Records provided:

☆ ☆ ☆

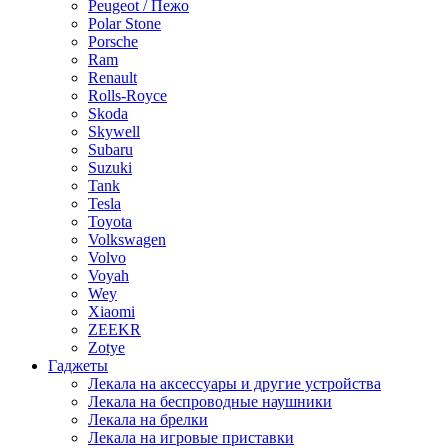
Peugeot / Пежо
Polar Stone
Porsche
Ram
Renault
Rolls-Royce
Skoda
Skywell
Subaru
Suzuki
Tank
Tesla
Toyota
Volkswagen
Volvo
Voyah
Wey
Xiaomi
ZEEKR
Zotye
Гаджеты
Лекала на аксессуары и другие устройства
Лекала на беспроводные наушники
Лекала на брелки
Лекала на игровые приставки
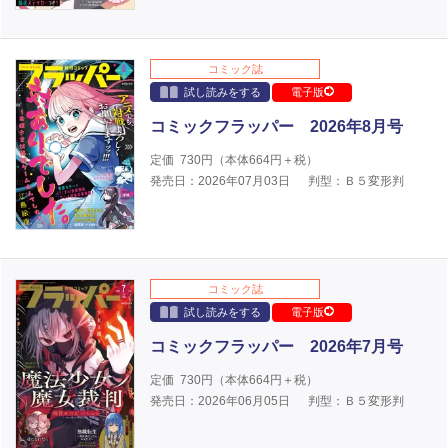
コミック誌
試し読みをする
電子版
コミックフラッパー 2026年8月号
定価
730
円（本体
664
円＋税）
発売日：2026年07月03日
判型：Ｂ５変形判
コミック誌
試し読みをする
電子版
コミックフラッパー 2026年7月号
定価
730
円（本体
664
円＋税）
発売日：2026年06月05日
判型：Ｂ５変形判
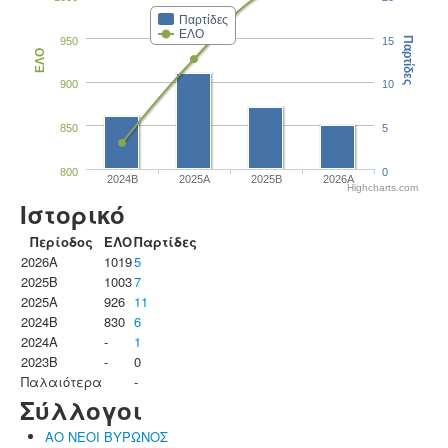
Παρτίδες
ΕΛΟ
950
15
Παρτίδες
ΕΛΟ
900
10
850
5
800
0
2024B
2025A
2025B
2026A
Highcharts.com
Ιστορικό
Περίοδος
ΕΛΟ
Παρτίδες
2026A
1019
5
2025B
1003
7
2025A
926
11
2024B
830
6
2024A
-
1
2023B
-
0
Παλαιότερα
-
Σύλλογοι
ΑΟ ΝΕΟΙ ΒΥΡΩΝΟΣ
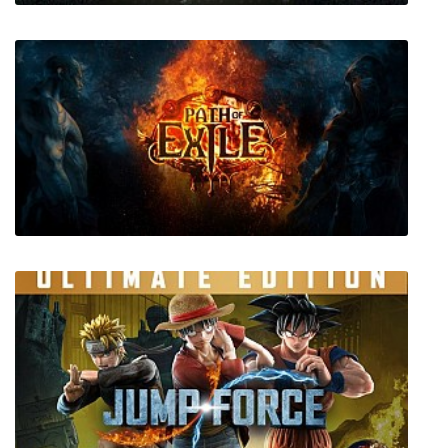
Stranger Things 3 The Game
Path of Exile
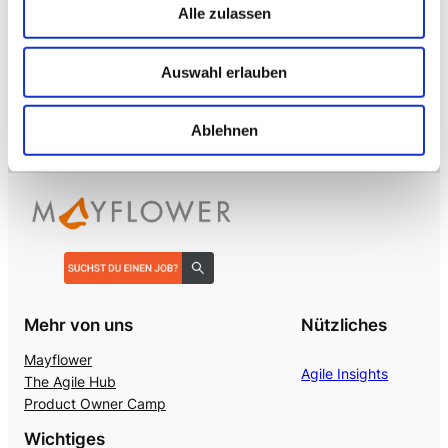
Alle zulassen
→ VOICE
Enterprise VoiceAI
Auswahl erlauben
Realtime S2S, keine SaaS-Pipeline. Integriert in alle
gängigen Telefonanlagen
.
Ablehnen
Mehr von uns
Nützliches
Mayflower
Agile Insights
The Agile Hub
Product Owner Camp
Wichtiges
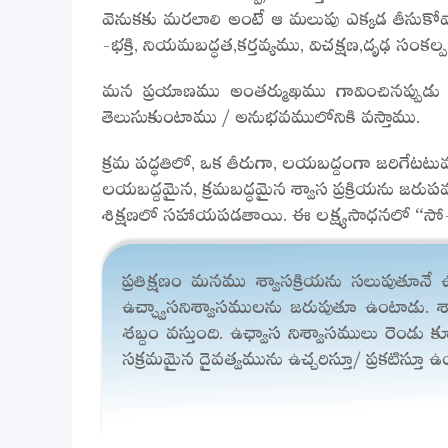
వెనుకకు మరలాలి అంటే ఆ మలుపు ఎక్కడ తీసుకోవ
-భక్తి, నియమబద్ధత,కర్తవ్యము, విచక్షణ,దృఢ సంకల
మన ప్రయాణము అంతర్ముఖము గావించినప్పుడు 
తెలుసుకుంటాము / అనుభవములోనికి వస్తాము.
క్రమ పద్ధతిలో, ఒక తీరుగా, లయబద్దంగా జరిగేటటు
లయబద్దమైన, క్రమబద్ధమైన శ్వాస ప్రక్రియను జర
శిక్షణలో సహాయపడతాయి. ఈ లక్ష్యసాధనలో “సో
ప్రతిక్షణం మనము శ్వాసక్రియను సలుపుతూనే
ఉచ్ఛ్వాసనిశ్వాసములను జరుపుతూ ఉంటాడు. శ్వ
శబ్దం వస్తుంది. ఉఛ్వాస నిశ్వాసములు రెండ
సక్రమమైన దైవత్వమును ఉచ్చరిస్తూ/ ప్రకటిస్తూ ఉ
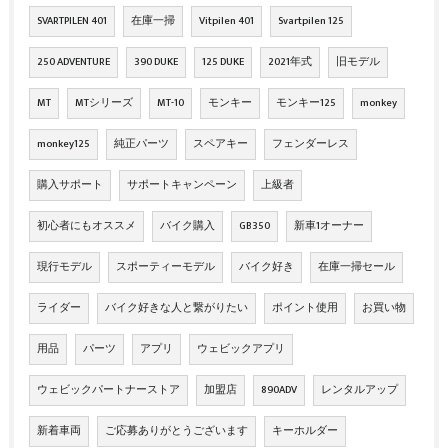
SVARTPILEN 401
在庫一掃
Vitpilen 401
Svartpilen 125
250 ADVENTURE
390 DUKE
125 DUKE
2021年式
旧モデル
MT
MTシリーズ
MT-10
モンキー
モンキー125
monkey
monkey125
純正パーツ
スペアキー
フェンダーレス
購入サポート
サポートキャンペーン
上級者
初心者にもオススメ
バイク購入
GB350
新車1オーナー
現行モデル
スポーティーモデル
バイク好き
在庫一掃セール
ライダー
バイク好きな人と繋がりたい
ポイント使用
お買い物
用品
パーツ
アプリ
ウェビックアプリ
ウェビックパートナーストア
加盟店
890ADV
レンタルアップ
新着車両
ご応募ありがとうございます
キーホルダー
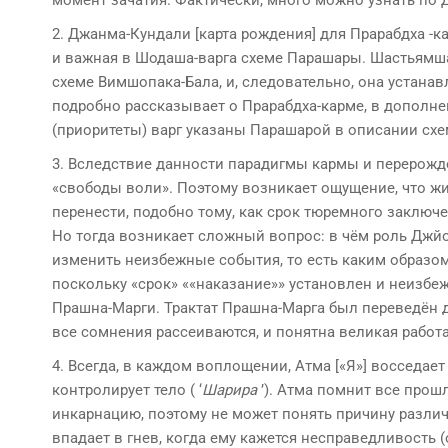
момент зачатия. Фактически, много можно узнать по Д
2. Джанма-Кундали [карта рождения] для Прарабдха -к
и важная в Шодаша-варга схеме Парашары. Шастьямша 
схеме Вимшопака-Бала, и, следовательно, она устанав
подробно рассказывает о Прарабдха-карме, в дополн
(приоритеты) варг указаны Парашарой в описании сх
3. Вследствие данности парадигмы кармы и перерожд
«свободы воли». Поэтому возникает ощущение, что ж
перенести, подобно тому, как срок тюремного заключе
Но тогда возникает сложный вопрос: в чём роль Дж
изменить неизбежные события, то есть каким образом
поскольку «срок» ««наказание»» установлен и неизбеж
Прашна-Марги. Трактат Прашна-Марга был переведён 
все сомнения рассеиваются, и понятна великая работ
4. Всегда, в каждом воплощении, Атма [«Я»] восседает 
контролирует тело ( ‘
Шарира
’). Атма помнит все прош
инкарнацию, поэтому не может понять причину различ
впадает в гнев, когда ему кажется несправедливость 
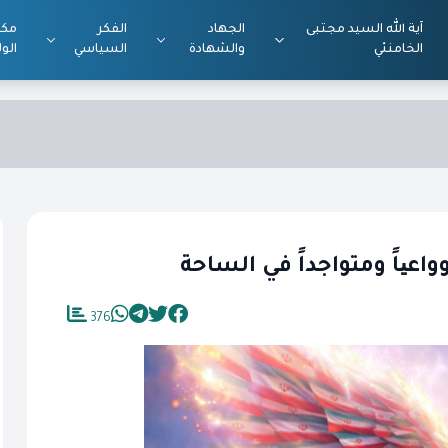
آية الله السيد مجتبى
الجهاد
الفكر
مكت
الخامنئي
والشهادة
السياسي
الول
اعیاً ومتواجداً في الساحة
376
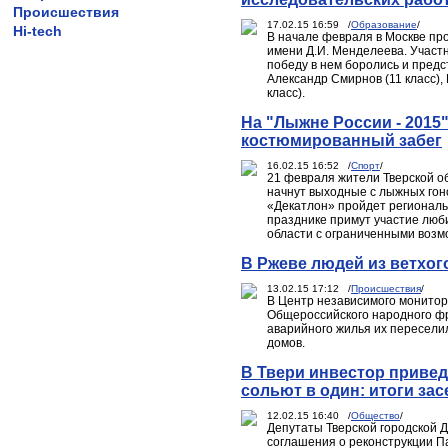
Происшествия
17.02.15 16:59 /
Образование
/
Hi-tech
В начале февраля в Москве про
имени Д.И. Менделеева. Учас
победу в нем боролись и пред
Александр Смирнов (11 класс), 
класс).
На "Лыжне России - 2015
костюмированный забег
16.02.15 16:52 /
Спорт
/
21 февраля жители Тверской о
начнут выходные с лыжных гон
«Декатлон» пройдет региональ
празднике примут участие люб
области с ограниченными возм
В Ржеве людей из ветхог
13.02.15 17:12 /
Происшествия
/
В Центр независимого монитор
Общероссийского народного фр
аварийного жилья их переселил
домов.
В Твери инвестор привед
сольют в один: итоги за
12.02.15 16:40 /
Общество
/
Депутаты Тверской городской 
соглашения о реконструкции П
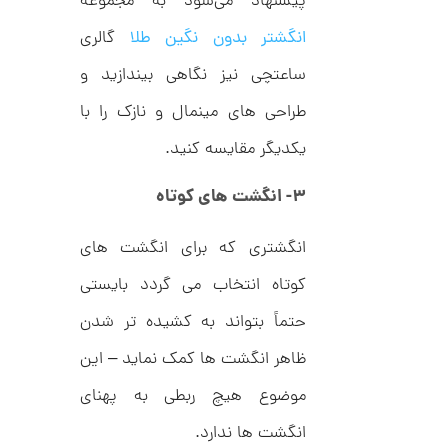
پیشنهاد می‌شود به مجموعه
انگشتر بدون نگین طلا
گالری
ا
ساعتچی نیز نگاهی بیندازید و
ن
گ
طراحی های مینمال و نازک را با
ش
ت
1
یکدیگر مقایسه کنید.
ر
3
ط
ل
,
۳- انگشت های کوتاه
ا
ط
3
ر
انگشتری که برای انگشت های
3
ح
ج
0
کوتاه انتخاب می گردد بایستی
ن
,
ا
حتماً بتواند به کشیده تر شدن
ق
0
ی
ت
ظاهر انگشت ها کمک نماید – این
0
ک
0
ن
موضوع هیچ ربطی به پهنای
گ
ت
ی
انگشت ها ندارد.
ن
و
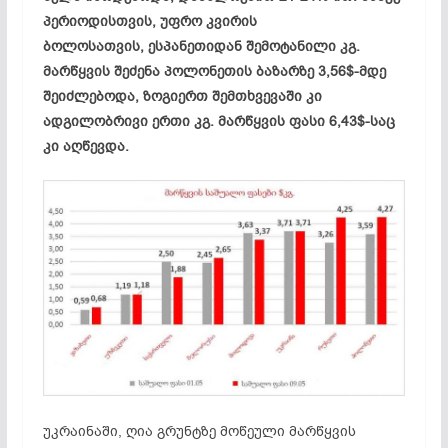
პერიოდისთვის, უფრო კვირის
ბოლოსათვის, ესპანეთიდან შემოტანილი კგ.
მარწყვის შეძენა პოლონეთის ბაზარზე 3,56$-მდე
შეიძლებოდა, ზოგიერთ შემთხვევაში კი
ადგილობრივი ერთი კგ. მარწყვის ფასი 6,43$-საც
კი აღწევდა.
უკრაინაში, ღია გრუნტზე მოწეული მარწყვის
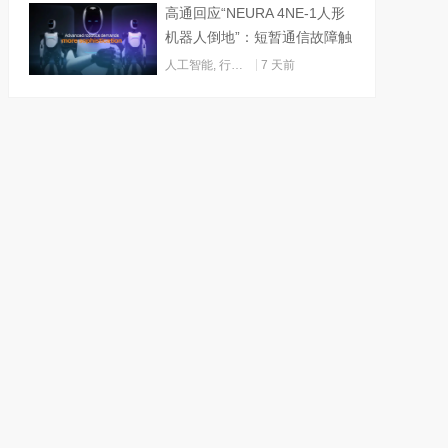
高通回应“NEURA 4NE-1人形
机器人倒地”：短暂通信故障触
发关机
人工智能
,
行业动态
7 天前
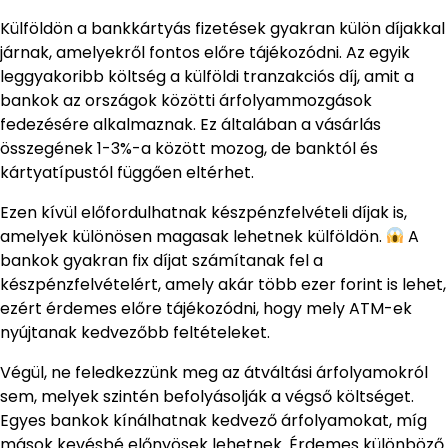
Külföldön a bankkártyás fizetések gyakran külön díjakkal
járnak, amelyekről fontos előre tájékozódni. Az egyik
leggyakoribb költség a külföldi tranzakciós díj, amit a
bankok az országok közötti árfolyammozgások
fedezésére alkalmaznak. Ez általában a vásárlás
összegének 1-3%-a között mozog, de banktól és
kártyatípustól függően eltérhet.
Ezen kívül előfordulhatnak készpénzfelvételi díjak is,
amelyek különösen magasak lehetnek külföldön.
A
bankok gyakran fix díjat számítanak fel a
készpénzfelvételért, amely akár több ezer forint is lehet,
ezért érdemes előre tájékozódni, hogy mely ATM-ek
nyújtanak kedvezőbb feltételeket.
Végül, ne feledkezzünk meg az átváltási árfolyamokról
sem, melyek szintén befolyásolják a végső költséget.
Egyes bankok kínálhatnak kedvező árfolyamokat, míg
mások kevésbé előnyösek lehetnek. Érdemes különböző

☆ ☆ ☆

Work task:
Reproduce these records exactly, but not the pictures.

Your response:
Peugeot / Пежо
Polar Stone
Porsche
Ram
Renault
Rolls-Royce
Skoda
Skywell
Subaru
Suzuki
Tank
Tesla
Toyota
Volkswagen
Volvo
Voyah
Wey
Xiaomi
ZEEKR
Zotye
Гаджеты
Лекала на аксессуары и другие устройства
Лекала на беспроводные наушники
Лекала на брелки
Лекала на игровые приставки
コミック誌
試し読みをする
電子版
コミックフラッパー 2026年8月号
定価
730
円（本体
664
円＋税）
発売日：2026年07月03日
判型：Ｂ５変形判
コミック誌
試し読みをする
電子版
コミックフラッパー 2026年7月号
定価
730
円（本体
664
円＋税）
発売日：2026年06月05日
判型：Ｂ５変形判
Παρτίδες
ΕΛΟ
950
15
Παρτίδες
ΕΛΟ
900
10
850
5
800
0
2024B
2025A
2025B
2026A
Highcharts.com
Ιστορικό
Περίοδος
ΕΛΟ
Παρτίδες
2026A
1019
5
2025B
1003
7
2025A
926
11
2024B
830
6
2024A
-
1
2023B
-
0
Παλαιότερα
-
Σύλλογοι
ΑΟ ΝΕΟΙ ΒΥΡΩΝΟΣ
Stranger Things 3 The Game
Path of Exile
Alle zulassen
→ VOICE
Enterprise VoiceAI
Auswahl erlauben
Realtime S2S, keine SaaS-Pipeline. Integriert in alle
gängigen Telefonanlagen
.
Ablehnen
Mehr von uns
Nützliches
Mayflower
Agile Insights
The Agile Hub
Product Owner Camp
Wichtiges
వెనుకకు మరలాలి అంటే ఆ మలుపు ఎక్కడ తీసుకోవ
-భక్తి, నియమబద్ధత,కర్తవ్యము, విచక్షణ,దృఢ సంకల
మన ప్రయాణము అంతర్ముఖము గావించినప్పుడు 
తెలుసుకుంటాము / అనుభవములోనికి వస్తాము.
క్రమ పద్ధతిలో, ఒక తీరుగా, లయబద్దంగా జరిగేటటు
లయబద్దమైన, క్రమబద్ధమైన శ్వాస ప్రక్రియను జర
శిక్షణలో సహాయపడతాయి. ఈ లక్ష్యసాధనలో “సో
ప్రతిక్షణం మనము శ్వాసక్రియను సలుపుతూనే
ఉచ్ఛ్వాసనిశ్వాసములను జరుపుతూ ఉంటాడు. శ్వ
శబ్దం వస్తుంది. ఉఛ్వాస నిశ్వాసములు రెండ
సక్రమమైన దైవత్వమును ఉచ్చరిస్తూ/ ప్రకటిస్తూ ఉ
SVARTPILEN 401
在庫一掃
Vitpilen 401
Svartpilen 125
250 ADVENTURE
390 DUKE
125 DUKE
2021年式
旧モデル
MT
MTシリーズ
MT-10
モンキー
モンキー125
monkey
monkey125
純正パーツ
スペアキー
フェンダーレス
購入サポート
サポートキャンペーン
上級者
初心者にもオススメ
バイク購入
GB350
新車1オーナー
現行モデル
スポーティーモデル
バイク好き
在庫一掃セール
ライダー
バイク好きな人と繋がりたい
ポイント使用
お買い物
用品
パーツ
アプリ
ウェビックアプリ
ウェビックパートナーストア
加盟店
890ADV
レンタルアップ
新着車両
ご応募ありがとうございます
キーホルダー
момент зачатия. Фактически, много можно узнать по Д
2. Джанма-Кундали [карта рождения] для Прарабдха -к
и важная в Шодаша-варга схеме Парашары. Шастьямша 
схеме Вимшопака-Бала, и, следовательно, она устанав
подробно рассказывает о Прарабдха-карме, в дополн
(приоритеты) варг указаны Парашарой в описании сх
3. Вследствие данности парадигмы кармы и перерожд
«свободы воли». Поэтому возникает ощущение, что ж
перенести, подобно тому, как срок тюремного заключе
Но тогда возникает сложный вопрос: в чём роль Дж
изменить неизбежные события, то есть каким образом
поскольку «срок» ««наказание»» установлен и неизбеж
Прашна-Марги. Трактат Прашна-Марга был переведён 
все сомнения рассеиваются, и понятна великая работ
4. Всегда, в каждом воплощении, Атма [«Я»] восседает 
контролирует тело ( ‘
Шарира
’). Атма помнит все прош
инкарнацию, поэтому не может понять причину различ
впадает в гнев, когда ему кажется несправедливость 
آية الله السيد مجتبى
الجهاد
الفكر
مكت
الخامنئي
والشهادة
السياسي
الول
اعیاً ومتواجداً في الساحة
376
Происшествия
17.02.15 16:59 /
Образование
/
Hi-tech
В начале февраля в Москве про
имени Д.И. Менделеева. Учас
победу в нем боролись и пред
Александр Смирнов (11 класс), 
класс).
На "Лыжне России - 2015
костюмированный забег
16.02.15 16:52 /
Спорт
/
21 февраля жители Тверской о
начнут выходные с лыжных гон
«Декатлон» пройдет региональ
празднике примут участие люб
области с ограниченными возм
В Ржеве людей из ветхог
13.02.15 17:12 /
Происшествия
/
В Центр независимого монитор
Общероссийского народного фр
аварийного жилья их переселил
домов.
В Твери инвестор привед
сольют в один: итоги за
12.02.15 16:40 /
Общество
/
Депутаты Тверской городской 
соглашения о реконструкции П
پیشنهاد می‌شود به مجموعه
انگشتر بدون نگین طلا
گالری
ا
ساعتچی نیز نگاهی بیندازید و
ن
گ
طراحی های مینمال و نازک را با
ش
ت
1
یکدیگر مقایسه کنید.
ر
3
ط
ل
,
۳- انگشت های کوتاه
ا
ط
3
ر
انگشتری که برای انگشت های
3
ح
ج
0
کوتاه انتخاب می گردد بایستی
ن
,
ا
حتماً بتواند به کشیده تر شدن
ق
0
ی
ت
ظاهر انگشت ها کمک نماید – این
0
ک
0
ن
موضوع هیچ ربطی به پهنای
گ
ت
ی
انگشت ها ندارد.
ن
و
პერიოდისთვის, უფრო კვირის
ბოლოსათვის, ესპანეთიდან შემოტანილი კგ.
მარწყვის შეძენა პოლონეთის ბაზარზე 3,56$-მდე
შეიძლებოდა, ზოგიერთ შემთხვევაში კი
ადგილობრივი ერთი კგ. მარწყვის ფასი 6,43$-საც
კი აღწევდა.
უკრაინაში, ღია გრუნტზე მოწეული მარწყვის
高通回应“NEURA 4NE-1人形
机器人倒地”：短暂通信故障触
发关机
人工智能
,
行业动态
7 天前
Külföldön a bankkártyás fizetések gyakran külön díjakkal
járnak, amelyekről fontos előre tájékozódni. Az egyik
leggyakoribb költség a külföldi tranzakciós díj, amit a
bankok az országok közötti árfolyammozgások
fedezésére alkalmaznak. Ez általában a vásárlás
összegének 1-3%-a között mozog, de banktól és
kártyatípustól függően eltérhet.
Ezen kívül előfordulhatnak készpénzfelvételi díjak is,
amelyek különösen magasak lehetnek külföldön.
A
bankok gyakran fix díjat számítanak fel a
készpénzfelvételért, amely akár több ezer forint is lehet,
ezért érdemes előre tájékozódni, hogy mely ATM-ek
nyújtanak kedvezőbb feltételeket.
Végül, ne feledkezzünk meg az átváltási árfolyamokról
sem, melyek szintén befolyásolják a végső költséget.
Egyes bankok kínálhatnak kedvező árfolyamokat, míg
mások kevésbé előnyösek lehetnek. Érdemes különböző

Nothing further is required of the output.